When my son Elijah was around 3, he was obsessed with Thomas the Tank Engine™, a “cheeky” steam train engine that gets into a lot of trouble while working with a team of fellow engines and cars with characteristically British names.
Elijah and I read a lot of Thomas books, and we had Thomas the Tank Engine wooden model trains, tracks, towers, switching stations. You name it.
One day, Elijah held up a green coal car and said, “Daddy, Daddy! Where is Henry?”
“Well, I don’t know, but you have his coal tender in your hand. Why don’t you play with that?”
My son replied, “Noooooo…. Daddy, a coal car’s no good without an engine!”
I thought for a second and said, “You’re right!

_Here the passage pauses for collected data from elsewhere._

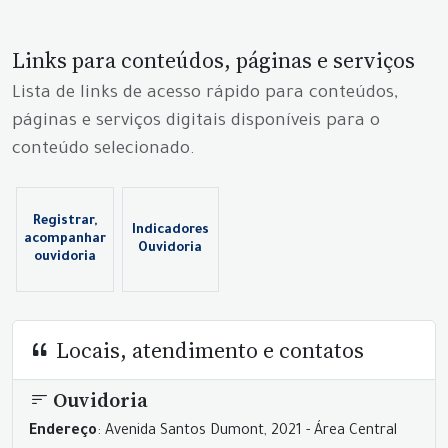
Links para conteúdos, páginas e serviços
Lista de links de acesso rápido para conteúdos,
páginas e serviços digitais disponíveis para o
conteúdo selecionado.
Registrar,
Indicadores
acompanhar
Ouvidoria
ouvidoria
Locais, atendimento e contatos
Ouvidoria
Endereço
: Avenida Santos Dumont, 2021 - Área Central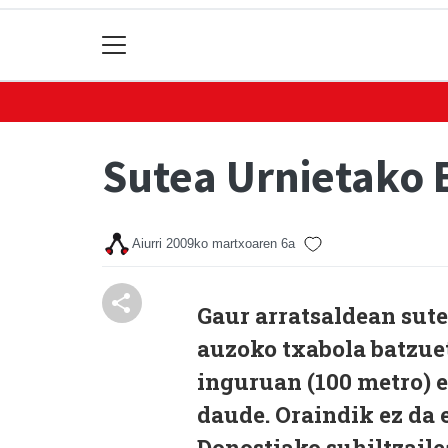
Sutea Urnietako 
Aiurri
2009ko martxoaren 6a
Gaur arratsaldean sute
auzoko txabola batzue
inguruan (100 metro) 
daude. Oraindik ez da 
Donostiako suhiltzailea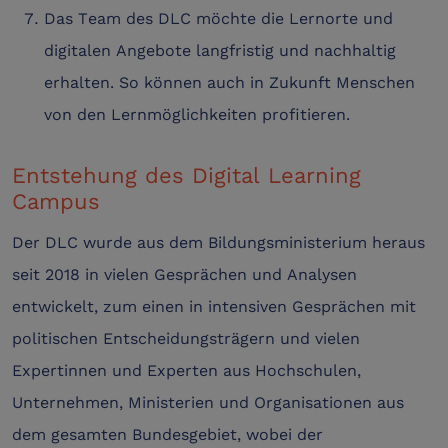
Das Team des DLC möchte die Lernorte und
digitalen Angebote langfristig und nachhaltig
erhalten. So können auch in Zukunft Menschen
von den Lernmöglichkeiten profitieren.
Entstehung des Digital Learning
Campus
Der DLC wurde aus dem Bildungsministerium heraus
seit 2018 in vielen Gesprächen und Analysen
entwickelt, zum einen in intensiven Gesprächen mit
politischen Entscheidungsträgern und vielen
Expertinnen und Experten aus Hochschulen,
Unternehmen, Ministerien und Organisationen aus
dem gesamten Bundesgebiet, wobei der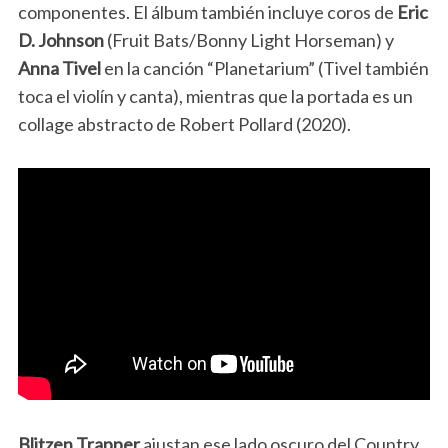
componentes. El álbum también incluye coros de
Eric
D. Johnson
(Fruit Bats/Bonny Light Horseman) y
Anna Tivel
en la canción “Planetarium” (Tivel también
toca el violín y canta), mientras que la portada es un
collage abstracto de Robert Pollard (2020).
Blitzen Trapper
ajustan ese lado oscuro del Country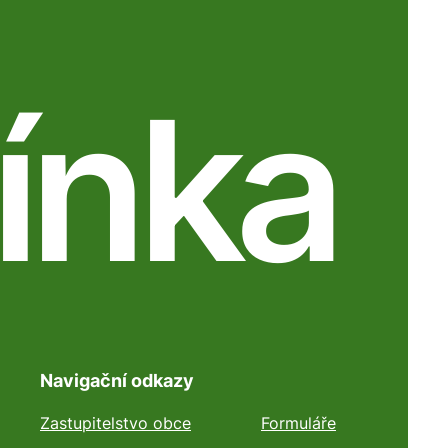
ínka
Navigační odkazy
Zastupitelstvo obce
Formuláře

And an engine is no good without a coal car.”
Later that same night, Elijah and I read a Thomas book called “A Crack in the Track,” in which Thomas tries to help a fellow engine who is “feeling under the weather” by taking his passengers to their destination. But a storm dumps heavy rain and hail on the track, breaking it and preventing Thomas from getting to the station. Soon, other trains become backed up behind Thomas and stubbornly refuse to turn around and go to a switching station. All of the trains end up stuck at the obstacle. The book ends with, “Thomas realized that as strong as he is, an engine is only as good as its track.”
I realized Thomas’ scenario could easily describe many nonprofit organizations. A train (organization) is useless without fuel, in this case, coal in the coupled tender car (financial resources and human capital). But neither train nor coal car is any good if the track (strategic plan) is broken or leads in the wrong direction.
In other words, you can raise all the money you want, but without a good engineer (strong leadership), forward momentum, and a clear purpose, the resources are burned up without moving the organization forward.
In my work with nonprofits through the Harold Grinspoon Foundation, we recognized that it was important to not only provide “fuel,” (funding) but also a clear destination and the organizational infrastructure to effectively light the fires and keep them burning.
Some groups were able to easily fill their coffers with their fundraising efforts. But a few of these same organizations didn’t always have strong engineers, a well-oiled engine, or a clear destination. So the foundation’s mentoring program provided training and counsel to the organizations’ leadership to strengthen governance to help them create a strong strategic plan and a well-mapped path.
In my current work with Rainmaker, clients sometimes ask why I am question them about governance, strategic planning, the decision-making process, staff and board relations, and other organizational concerns.
My oft-heard answer is, “If money can fix it, it’s not the problem.”
Their puzzled look is often followed by a request for additional clarification. I remind them that numerous systemic problems remain unresolved despite massive amounts of money and resources.
One can find examples of this in nearly every sector of for-profit business, government, world relief efforts, and certainly in the nonprofit sector. The reason is that a coal car is no good without an engine, and an engine is no good without a coal car. Neither the train nor the cars are any use without a sure track that takes them to their desired destination.
But if all of those things are working effectively in tandem and the organization is on track, it has the momentum of a freight train.
If you don’t believe me, just ask a 3-year-old.